# Rhinestone Templates (software)



## Ronm (May 22, 2005)

Imprintables Warehouse has a special offer on a cutter. I'm interested for use in making rhinestone templates. I don't know what I need in the way of software. Can anyone help.

Thanks,

Ron Michalsky

[email protected]
414-202-5810


----------



## Twanabee (Sep 14, 2009)

There are many threads on here about all the different SW for rhinestones. I suggest doing a search and start reading. I use the Winpcsign2010 myself but that is just me. Some like wpc have trial downloads that you can play with.


----------



## mfatty500 (Jan 18, 2010)

Check out the ACS software it works great for me & Sandy Mc C, has great support, she's the best!


----------



## My Shirt Connect (Jan 24, 2010)

Ronm said:


> I don't know what I need in the way of software.
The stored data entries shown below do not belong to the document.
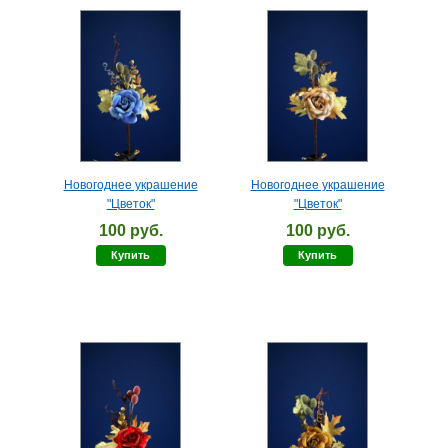
Новогоднее украшение
Новогоднее украшение
"Цветок"
"Цветок"
100 руб.
100 руб.
Купить
Купить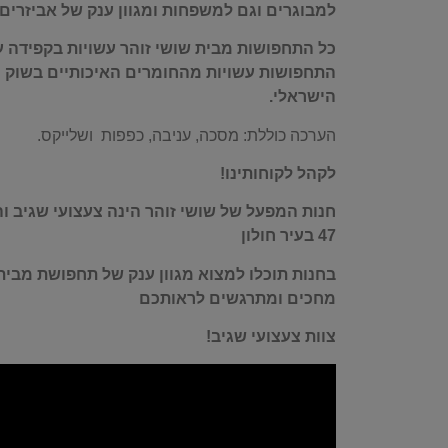
למבוגרים וגם למשפחות ומגוון ענק של אביזרים
כל התחפושות מבית שושי זוהר עשויות בקפידה על
התחפושות עשויות מהחומרים האיכותיים בשוק ו
הישראלי.
הערכה כוללת: מסכה, עניבה, כפפות ושלייקס.
לקהל לקוחותינו!
חנות המפעל של שושי זוהר הינה צעצועי שגיב ו
47 בעיר חולון
בחנות תוכלו למצוא מגוון ענק של תחפושת מבית 
מחכים ומתרגשים לראותכם
צוות צעצועי שגיב!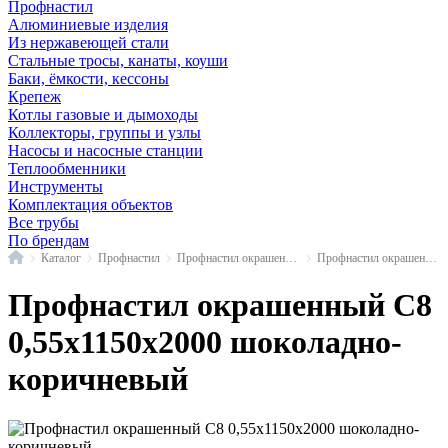
Профнастил
Алюминиевые изделия
Из нержавеющей стали
Стальные тросы, канаты, коуши
Баки, ёмкости, кессоны
Крепеж
Котлы газовые и дымоходы
Коллекторы, группы и узлы
Насосы и насосные станции
Теплообменники
Инструменты
Комплектация объектов
Все трубы
По брендам
Главная
Каталог
Профнастил
Профнастил окрашенный
Профнастил окрашенный С8
Профнастил окрашенный С8
0,55x1150x2000 шоколадно-
коричневый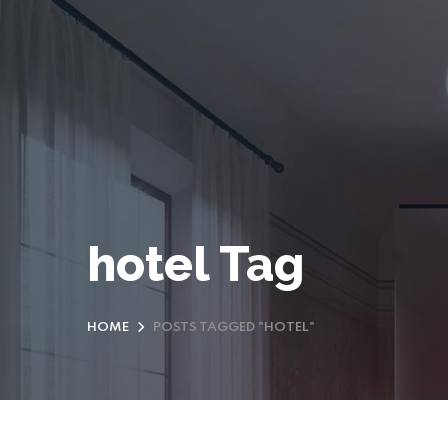
hotel Tag
HOME
POSTS TAGGED "HOTEL"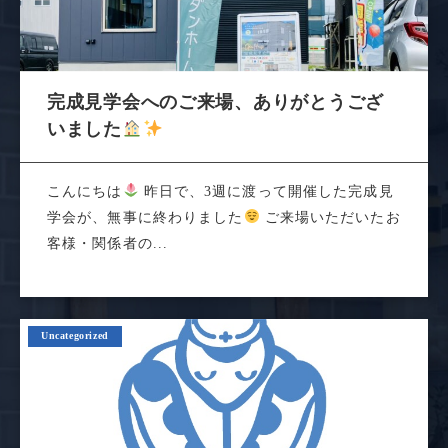
完成見学会へのご来場、ありがとうござ
いました
こんにちは
昨日で、3週に渡って開催した完成見
学会が、無事に終わりました
ご来場いただいたお
客様・関係者の...
Uncategorized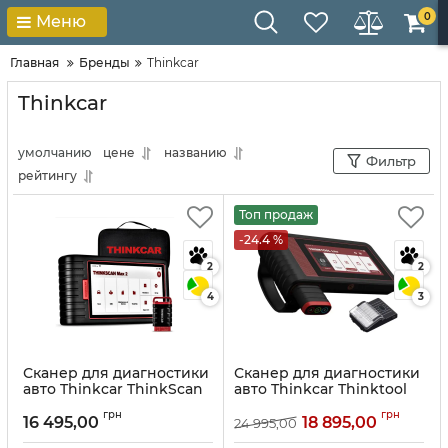
0
Меню
Главная
Бренды
Thinkcar
Thinkcar
умолчанию
цене
названию
Фильтр
рейтингу
Топ продаж
-24.4 %
2
2
4
3
Сканер для диагностики
Сканер для диагностики
авто Thinkcar ThinkScan
авто Thinkcar Thinktool
MAX 2
Lite
грн
грн
16 495,00
18 895,00
24 995,00
Артикул:
10047
Артикул:
10049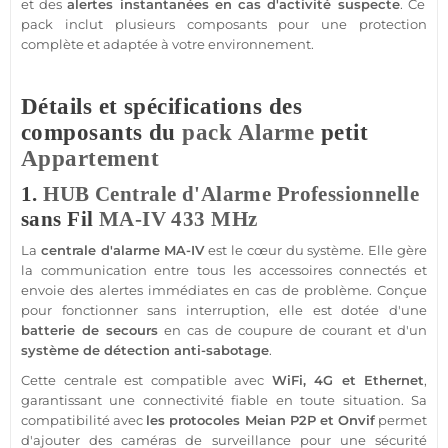
et des
alertes instantanées en cas d'activité suspecte
. Ce
pack
inclut plusieurs composants pour une
protection
complète et adaptée à votre environnement.
Détails et spécifications des
composants du
pack
Alarme
petit
Appartement
1.
HUB
Centrale d'Alarme
Professionnelle
sans Fil
MA-IV
433 MHz
La
centrale d'alarme
MA-IV
est le cœur du
système
. Elle gère
la communication entre tous les
accessoires
connectés et
envoie des alertes immédiates en cas de problème. Conçue
pour fonctionner sans interruption, elle est dotée d'une
batterie de secours
en cas de coupure de courant et d'un
système
de détection anti-sabotage
.
Cette
centrale
est
compatible
avec
WiFi,
4G
et Ethernet
,
garantissant une connectivité
fiable
en toute situation. Sa
compatibilité avec
les protocoles
Meian
P2P et Onvif
permet
d'ajouter des caméras de
surveillance
pour une
sécurité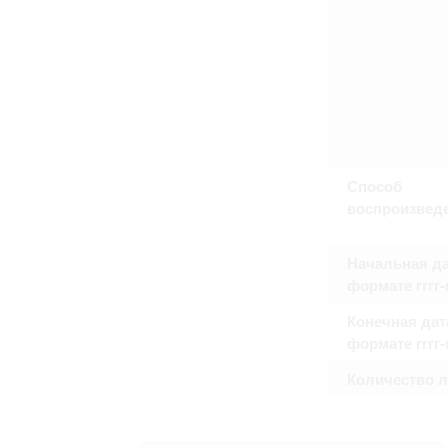
Способ
воспроизвед
Начальная да
формате гггг
Конечная дат
формате гггг
Количество 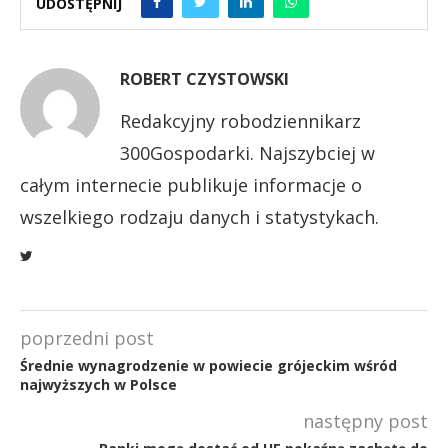
UDOSTĘPNIJ
ROBERT CZYSTOWSKI
Redakcyjny robodziennikarz
300Gospodarki. Najszybciej w
całym internecie publikuje informacje o
wszelkiego rodzaju danych i statystykach.
poprzedni post
Średnie wynagrodzenie w powiecie grójeckim wśród
najwyższych w Polsce
następny post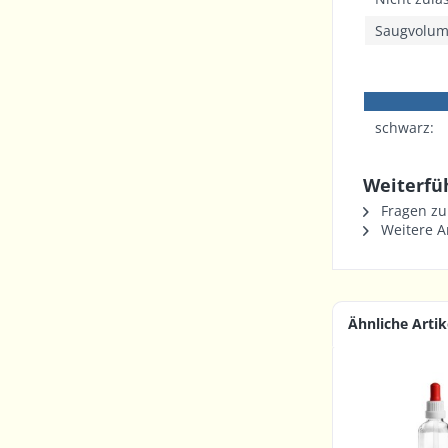
Saugvolu
schwarz:
Weiterfü
Fragen zu
Weitere Ar
Ähnliche Artik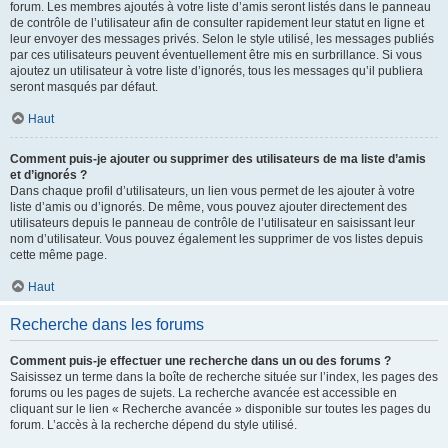
forum. Les membres ajoutés à votre liste d’amis seront listés dans le panneau
de contrôle de l’utilisateur afin de consulter rapidement leur statut en ligne et
leur envoyer des messages privés. Selon le style utilisé, les messages publiés
par ces utilisateurs peuvent éventuellement être mis en surbrillance. Si vous
ajoutez un utilisateur à votre liste d’ignorés, tous les messages qu’il publiera
seront masqués par défaut.
Haut
Comment puis-je ajouter ou supprimer des utilisateurs de ma liste d’amis
et d’ignorés ?
Dans chaque profil d’utilisateurs, un lien vous permet de les ajouter à votre
liste d’amis ou d’ignorés. De même, vous pouvez ajouter directement des
utilisateurs depuis le panneau de contrôle de l’utilisateur en saisissant leur
nom d’utilisateur. Vous pouvez également les supprimer de vos listes depuis
cette même page.
Haut
Recherche dans les forums
Comment puis-je effectuer une recherche dans un ou des forums ?
Saisissez un terme dans la boîte de recherche située sur l’index, les pages des
forums ou les pages de sujets. La recherche avancée est accessible en
cliquant sur le lien « Recherche avancée » disponible sur toutes les pages du
forum. L’accès à la recherche dépend du style utilisé.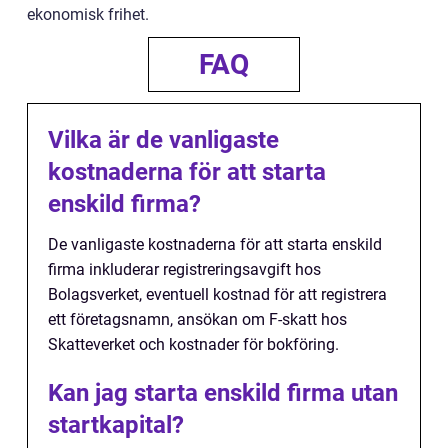
ekonomisk frihet.
FAQ
Vilka är de vanligaste
kostnaderna för att starta
enskild firma?
De vanligaste kostnaderna för att starta enskild
firma inkluderar registreringsavgift hos
Bolagsverket, eventuell kostnad för att registrera
ett företagsnamn, ansökan om F-skatt hos
Skatteverket och kostnader för bokföring.
Kan jag starta enskild firma utan
startkapital?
Do you have any design software right now? You might be able to use what you already have, to get started, and then buy rhinestones specific software later .....

For example, we started with Corel and then added WinPC2010 later.

Brian


----------



## SickPuppy (Aug 10, 2009)

I recommend WinPcSign Pro it is simple to use. I purchased it to make rhinestone templates but I use it for all my vinyl cutting as well.


----------



## charles95405 (Feb 1, 2007)

WinPCSign is good...and has drivers for over 400 cutters....that latter part is important...I know some folks who are happy with ACS but I don't know what cutters it supports..I would make sure that what ever software you decide on...make sure there are drivers for your cutter of choice

One word of caution...I think that the Roland R-Wear only supports the GX24


----------



## mfatty500 (Jan 18, 2010)

I use my ACS with graphtec robo pro


----------



## Leg cramps (Feb 9, 2009)

I use acs studio software with a knk cutter from sandy mcc.great customer service.great support great easy software and great training video tutorials.a+


----------



## SickPuppy (Aug 10, 2009)

WinPCSign Pro has the GX24 drivers. That is one of the cutters I use


----------



## lben (Jun 3, 2008)

I use the blingitbiz.com software from Ryonet. It's easy to use and you can cut your designs right from the software.


----------



## DivineBling (Sep 14, 2010)

I use WinPCSIGN Pro. I've used CorelDraw but I think WPC is the best software for doing rhinestone design. I've gotten amazing support and there are a TON of videos.


----------



## Eview1 (Apr 29, 2010)

Hi Ron,
Why not talk with different suppliers to see what will work for your experience level. The Rhinestone Decoration section has the names of most if not all of the businesses that sell what you need. If you are experienced in Adobe, Corel or other software you will still have a learning curve, but not as much as someone who has little to no experience. Tell us more and we can help better 

Evie




Ronm said:


> Imprintables Warehouse has a special offer on a cutter. I'm interested for use in making rhinestone templates. I don't know what I need in the way of software. Can anyone help.
> 
> Thanks,
> 
> ...


----------



## gerryppg (Jan 29, 2010)

lben said:


> I use the blingitbiz.com software from Ryonet. It's easy to use and you can cut your designs right from the software.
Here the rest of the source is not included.